PROBLEM TO SOLVE ▸
Check each line of the listing for the word "Enikő" and report how many lines contain it, giving nothing but the number.

● ● ● ● ● ● ●

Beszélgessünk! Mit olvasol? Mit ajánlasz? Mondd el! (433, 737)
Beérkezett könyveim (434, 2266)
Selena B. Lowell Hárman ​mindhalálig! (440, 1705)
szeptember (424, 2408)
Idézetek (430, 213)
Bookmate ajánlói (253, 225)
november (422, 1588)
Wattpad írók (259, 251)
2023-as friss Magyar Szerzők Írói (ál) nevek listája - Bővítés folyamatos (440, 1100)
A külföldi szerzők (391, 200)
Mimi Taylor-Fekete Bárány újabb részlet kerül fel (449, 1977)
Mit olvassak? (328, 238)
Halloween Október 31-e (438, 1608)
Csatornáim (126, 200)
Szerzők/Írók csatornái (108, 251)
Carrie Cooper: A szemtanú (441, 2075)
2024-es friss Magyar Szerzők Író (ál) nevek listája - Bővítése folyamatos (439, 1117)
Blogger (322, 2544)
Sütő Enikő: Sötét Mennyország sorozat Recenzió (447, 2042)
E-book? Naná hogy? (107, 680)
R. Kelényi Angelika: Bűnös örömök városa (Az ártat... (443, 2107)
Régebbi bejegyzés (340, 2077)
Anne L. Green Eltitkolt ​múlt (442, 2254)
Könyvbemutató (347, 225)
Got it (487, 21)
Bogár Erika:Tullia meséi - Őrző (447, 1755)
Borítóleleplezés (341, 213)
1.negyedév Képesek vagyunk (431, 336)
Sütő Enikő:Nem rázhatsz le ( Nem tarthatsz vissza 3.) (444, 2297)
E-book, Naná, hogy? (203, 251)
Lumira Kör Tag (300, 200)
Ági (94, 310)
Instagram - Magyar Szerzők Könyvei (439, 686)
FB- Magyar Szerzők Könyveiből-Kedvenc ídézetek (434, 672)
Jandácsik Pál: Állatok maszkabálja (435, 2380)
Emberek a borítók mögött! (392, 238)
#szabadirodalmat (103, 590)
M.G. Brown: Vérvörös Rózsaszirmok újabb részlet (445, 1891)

● ● ● ● ● ● ●

EXPECTED OUTPUT ▸
2